▸ **BRIEF**:
Repeat every entry below exactly.
Start of PROVIDED DATA
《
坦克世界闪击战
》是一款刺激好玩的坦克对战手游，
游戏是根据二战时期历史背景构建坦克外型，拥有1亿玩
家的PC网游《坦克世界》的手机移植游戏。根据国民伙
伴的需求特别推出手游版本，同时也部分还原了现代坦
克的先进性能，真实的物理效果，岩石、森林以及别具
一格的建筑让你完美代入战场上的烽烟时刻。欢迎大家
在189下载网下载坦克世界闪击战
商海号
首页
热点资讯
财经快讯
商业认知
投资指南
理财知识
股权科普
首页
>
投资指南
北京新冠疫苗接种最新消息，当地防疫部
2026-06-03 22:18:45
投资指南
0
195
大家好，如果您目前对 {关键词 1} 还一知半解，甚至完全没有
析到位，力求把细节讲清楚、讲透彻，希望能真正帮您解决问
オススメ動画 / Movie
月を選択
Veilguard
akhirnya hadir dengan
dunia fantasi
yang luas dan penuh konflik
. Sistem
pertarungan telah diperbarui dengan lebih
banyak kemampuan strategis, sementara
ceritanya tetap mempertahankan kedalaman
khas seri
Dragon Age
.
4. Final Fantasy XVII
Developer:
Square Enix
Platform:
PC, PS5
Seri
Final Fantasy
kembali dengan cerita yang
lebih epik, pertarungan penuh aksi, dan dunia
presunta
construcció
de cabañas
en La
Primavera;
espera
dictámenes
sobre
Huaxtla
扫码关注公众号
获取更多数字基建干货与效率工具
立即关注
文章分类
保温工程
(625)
End of PROVIDED DATA
▸ **EXPECTED ANSWER**:
《
坦克世界闪击战
》是一款刺激好玩的坦克对战手游，
游戏是根据二战时期历史背景构建坦克外型，拥有1亿玩
家的PC网游《坦克世界》的手机移植游戏。根据国民伙
伴的需求特别推出手游版本，同时也部分还原了现代坦
克的先进性能，真实的物理效果，岩石、森林以及别具
一格的建筑让你完美代入战场上的烽烟时刻。欢迎大家
在189下载网下载坦克世界闪击战
商海号
首页
热点资讯
财经快讯
商业认知
投资指南
理财知识
股权科普
首页
>
投资指南
北京新冠疫苗接种最新消息，当地防疫部
2026-06-03 22:18:45
投资指南
0
195
大家好，如果您目前对 {关键词 1} 还一知半解，甚至完全没有
析到位，力求把细节讲清楚、讲透彻，希望能真正帮您解决问
オススメ動画 / Movie
月を選択
Veilguard
akhirnya hadir dengan
dunia fantasi
yang luas dan penuh konflik
. Sistem
pertarungan telah diperbarui dengan lebih
banyak kemampuan strategis, sementara
ceritanya tetap mempertahankan kedalaman
khas seri
Dragon Age
.
4. Final Fantasy XVII
Developer:
Square Enix
Platform:
PC, PS5
Seri
Final Fantasy
kembali dengan cerita yang
lebih epik, pertarungan penuh aksi, dan dunia
presunta
construcció
de cabañas
en La
Primavera;
espera
dictámenes
sobre
Huaxtla
扫码关注公众号
获取更多数字基建干货与效率工具
立即关注
文章分类
保温工程
(625)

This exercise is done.